After delineating the key differences in the approach and reasoning deployed by the single judge and the division bench in arriving at the selfsame conclusions, he discusses the Court’s conclusion that the phrase ‘course of instruction’ must be given a capacious interpretation.
Finally, he analyzes the Court’s recognition of the proposition that Section 52 of the Indian Copyright Act must be construed in a manner consonant with its sui generis features and notes that the judgment is likely to play a transformative role in expanding access to education.
Next, Pankhuri informed us that the European IP Institutes Network will soon be launching the EIPIN Innovation Society Project. The Project aims to provide 15 PhD candidates an opportunity to conduct doctoral research on the interaction between intellectual property and innovation.
Finally, I analyzed the Delhi High Court’s Division Bench judgment striking down Section 24(5) of the Plant Varieties Act.

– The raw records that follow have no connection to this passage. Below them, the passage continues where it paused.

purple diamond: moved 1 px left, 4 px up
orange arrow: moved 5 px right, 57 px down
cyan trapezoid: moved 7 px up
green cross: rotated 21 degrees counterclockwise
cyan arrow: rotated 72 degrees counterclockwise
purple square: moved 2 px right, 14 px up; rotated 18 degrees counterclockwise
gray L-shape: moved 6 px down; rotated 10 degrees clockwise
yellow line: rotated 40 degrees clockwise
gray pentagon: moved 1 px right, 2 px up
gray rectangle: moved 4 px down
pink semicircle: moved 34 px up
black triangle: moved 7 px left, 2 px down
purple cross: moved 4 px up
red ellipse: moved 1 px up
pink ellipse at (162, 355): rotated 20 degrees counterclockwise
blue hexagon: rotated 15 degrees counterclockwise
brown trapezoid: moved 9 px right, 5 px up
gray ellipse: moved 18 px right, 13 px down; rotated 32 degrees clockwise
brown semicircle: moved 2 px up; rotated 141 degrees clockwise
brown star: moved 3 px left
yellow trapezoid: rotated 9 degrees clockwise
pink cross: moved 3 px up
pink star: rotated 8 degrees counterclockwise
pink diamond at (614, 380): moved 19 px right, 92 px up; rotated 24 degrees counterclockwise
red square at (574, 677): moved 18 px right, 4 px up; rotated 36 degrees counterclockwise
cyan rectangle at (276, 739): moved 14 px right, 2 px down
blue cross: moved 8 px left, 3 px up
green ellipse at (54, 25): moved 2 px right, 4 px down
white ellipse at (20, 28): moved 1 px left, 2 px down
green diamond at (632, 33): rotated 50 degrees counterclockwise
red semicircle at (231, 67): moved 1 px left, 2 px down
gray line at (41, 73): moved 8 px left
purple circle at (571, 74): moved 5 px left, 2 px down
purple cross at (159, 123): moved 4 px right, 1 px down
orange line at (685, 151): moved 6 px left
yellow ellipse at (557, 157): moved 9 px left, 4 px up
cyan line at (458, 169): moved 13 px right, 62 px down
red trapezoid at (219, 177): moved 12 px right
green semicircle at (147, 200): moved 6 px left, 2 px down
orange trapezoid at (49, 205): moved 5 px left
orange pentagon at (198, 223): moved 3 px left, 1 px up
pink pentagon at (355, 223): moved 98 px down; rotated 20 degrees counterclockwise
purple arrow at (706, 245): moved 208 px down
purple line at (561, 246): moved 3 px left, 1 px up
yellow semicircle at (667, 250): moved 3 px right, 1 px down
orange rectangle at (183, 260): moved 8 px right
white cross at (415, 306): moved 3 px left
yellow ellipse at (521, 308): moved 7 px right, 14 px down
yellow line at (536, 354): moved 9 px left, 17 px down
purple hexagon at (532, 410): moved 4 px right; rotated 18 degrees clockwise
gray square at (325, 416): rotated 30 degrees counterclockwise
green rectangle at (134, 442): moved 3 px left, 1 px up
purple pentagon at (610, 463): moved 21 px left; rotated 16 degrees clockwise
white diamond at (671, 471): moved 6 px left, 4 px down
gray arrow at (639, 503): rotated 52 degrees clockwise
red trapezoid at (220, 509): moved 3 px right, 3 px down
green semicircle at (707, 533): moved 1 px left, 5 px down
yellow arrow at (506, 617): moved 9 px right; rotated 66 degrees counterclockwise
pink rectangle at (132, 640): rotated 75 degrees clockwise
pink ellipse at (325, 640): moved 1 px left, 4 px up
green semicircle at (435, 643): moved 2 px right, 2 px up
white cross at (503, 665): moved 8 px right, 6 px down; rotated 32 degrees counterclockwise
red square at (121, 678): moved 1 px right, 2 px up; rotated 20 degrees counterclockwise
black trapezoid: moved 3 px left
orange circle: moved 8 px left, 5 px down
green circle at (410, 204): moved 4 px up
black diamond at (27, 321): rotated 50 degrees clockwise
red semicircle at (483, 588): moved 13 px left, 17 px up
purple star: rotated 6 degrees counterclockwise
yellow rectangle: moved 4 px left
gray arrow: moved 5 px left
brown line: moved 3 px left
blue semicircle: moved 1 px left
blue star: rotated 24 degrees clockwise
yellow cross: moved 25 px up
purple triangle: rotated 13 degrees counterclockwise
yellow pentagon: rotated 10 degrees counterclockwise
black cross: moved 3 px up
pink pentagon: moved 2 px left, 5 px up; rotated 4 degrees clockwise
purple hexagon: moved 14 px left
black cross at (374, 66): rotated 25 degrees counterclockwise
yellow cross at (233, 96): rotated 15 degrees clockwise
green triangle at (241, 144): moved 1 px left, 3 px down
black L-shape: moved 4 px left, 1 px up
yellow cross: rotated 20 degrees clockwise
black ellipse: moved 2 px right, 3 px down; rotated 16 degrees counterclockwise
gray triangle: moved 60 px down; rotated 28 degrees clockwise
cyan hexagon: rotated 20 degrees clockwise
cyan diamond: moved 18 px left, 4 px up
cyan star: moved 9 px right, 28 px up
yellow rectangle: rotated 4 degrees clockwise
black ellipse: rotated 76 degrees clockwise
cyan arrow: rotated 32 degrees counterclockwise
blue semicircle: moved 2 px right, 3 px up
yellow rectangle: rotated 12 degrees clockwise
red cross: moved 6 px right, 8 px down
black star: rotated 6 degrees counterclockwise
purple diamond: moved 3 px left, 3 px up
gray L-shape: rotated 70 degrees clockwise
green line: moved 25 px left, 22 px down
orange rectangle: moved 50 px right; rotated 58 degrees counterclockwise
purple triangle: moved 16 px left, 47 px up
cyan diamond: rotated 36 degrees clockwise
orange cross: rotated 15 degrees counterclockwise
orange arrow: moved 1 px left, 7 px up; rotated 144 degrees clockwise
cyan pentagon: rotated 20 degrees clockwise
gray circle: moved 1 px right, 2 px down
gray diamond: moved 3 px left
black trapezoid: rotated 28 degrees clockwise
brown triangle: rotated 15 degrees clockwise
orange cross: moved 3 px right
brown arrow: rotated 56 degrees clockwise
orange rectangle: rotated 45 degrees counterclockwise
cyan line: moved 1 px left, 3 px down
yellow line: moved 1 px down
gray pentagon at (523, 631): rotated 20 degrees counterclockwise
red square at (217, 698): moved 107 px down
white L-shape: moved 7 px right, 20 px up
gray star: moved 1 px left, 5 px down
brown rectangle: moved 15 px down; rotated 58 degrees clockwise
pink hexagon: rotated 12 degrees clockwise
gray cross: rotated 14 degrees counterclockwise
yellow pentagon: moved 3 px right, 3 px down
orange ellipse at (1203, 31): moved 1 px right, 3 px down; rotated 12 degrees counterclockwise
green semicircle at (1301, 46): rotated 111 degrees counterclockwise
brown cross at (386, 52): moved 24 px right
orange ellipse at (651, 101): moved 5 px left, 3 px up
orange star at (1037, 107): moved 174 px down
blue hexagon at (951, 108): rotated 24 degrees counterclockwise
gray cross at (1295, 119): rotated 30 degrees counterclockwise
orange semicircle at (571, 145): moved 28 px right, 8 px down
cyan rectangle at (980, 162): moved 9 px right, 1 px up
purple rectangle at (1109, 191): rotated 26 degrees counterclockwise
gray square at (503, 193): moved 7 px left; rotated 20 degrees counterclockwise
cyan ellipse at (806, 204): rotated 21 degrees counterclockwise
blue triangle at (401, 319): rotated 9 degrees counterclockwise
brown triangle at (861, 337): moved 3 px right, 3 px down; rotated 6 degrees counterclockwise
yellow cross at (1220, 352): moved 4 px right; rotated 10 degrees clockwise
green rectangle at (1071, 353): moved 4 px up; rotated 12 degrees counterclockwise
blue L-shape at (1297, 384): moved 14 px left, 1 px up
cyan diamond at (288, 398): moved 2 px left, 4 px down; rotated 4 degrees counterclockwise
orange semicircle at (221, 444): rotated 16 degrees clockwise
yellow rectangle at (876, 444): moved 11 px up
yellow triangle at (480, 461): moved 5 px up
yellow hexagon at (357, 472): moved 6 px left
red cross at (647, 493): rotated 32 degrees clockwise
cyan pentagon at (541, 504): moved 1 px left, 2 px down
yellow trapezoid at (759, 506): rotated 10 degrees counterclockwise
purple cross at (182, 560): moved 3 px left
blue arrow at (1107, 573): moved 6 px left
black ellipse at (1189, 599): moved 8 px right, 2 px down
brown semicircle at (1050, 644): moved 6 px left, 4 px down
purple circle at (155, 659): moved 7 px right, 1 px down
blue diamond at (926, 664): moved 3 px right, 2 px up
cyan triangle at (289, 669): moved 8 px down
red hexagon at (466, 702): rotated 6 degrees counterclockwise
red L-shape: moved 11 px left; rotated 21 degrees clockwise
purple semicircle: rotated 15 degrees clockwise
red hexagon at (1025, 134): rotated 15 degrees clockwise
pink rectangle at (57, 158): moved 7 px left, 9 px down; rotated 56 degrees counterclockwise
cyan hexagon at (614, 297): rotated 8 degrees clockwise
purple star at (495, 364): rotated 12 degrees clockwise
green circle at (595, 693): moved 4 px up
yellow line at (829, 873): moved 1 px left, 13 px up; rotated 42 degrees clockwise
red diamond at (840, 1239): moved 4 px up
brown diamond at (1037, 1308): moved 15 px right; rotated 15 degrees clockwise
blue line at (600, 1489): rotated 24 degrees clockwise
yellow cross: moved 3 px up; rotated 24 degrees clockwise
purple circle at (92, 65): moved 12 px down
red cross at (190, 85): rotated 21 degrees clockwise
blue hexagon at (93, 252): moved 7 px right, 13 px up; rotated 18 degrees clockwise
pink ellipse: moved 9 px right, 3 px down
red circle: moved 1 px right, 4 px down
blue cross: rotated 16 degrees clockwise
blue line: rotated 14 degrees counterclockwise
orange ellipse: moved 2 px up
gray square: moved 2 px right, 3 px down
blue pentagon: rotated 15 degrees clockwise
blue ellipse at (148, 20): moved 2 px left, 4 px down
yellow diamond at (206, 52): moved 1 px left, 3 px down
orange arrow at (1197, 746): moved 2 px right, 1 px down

I commenced my analysis by outlining the main arguments advanced by the petitioners, followed by the arguments advanced by the respondents. Thereafter, I discussed the reasons undergirding the Court’s conclusion that the provision is unconstitutional because it gives arbitrary power to an authority lacking legal expertise.
Finally, noting that a number of crucial legal determinations in the area of IP law are currently made by individuals/institutions lacking legal expertise, I expressed the hope that the judgment will play a meaningful role in reversing this trend.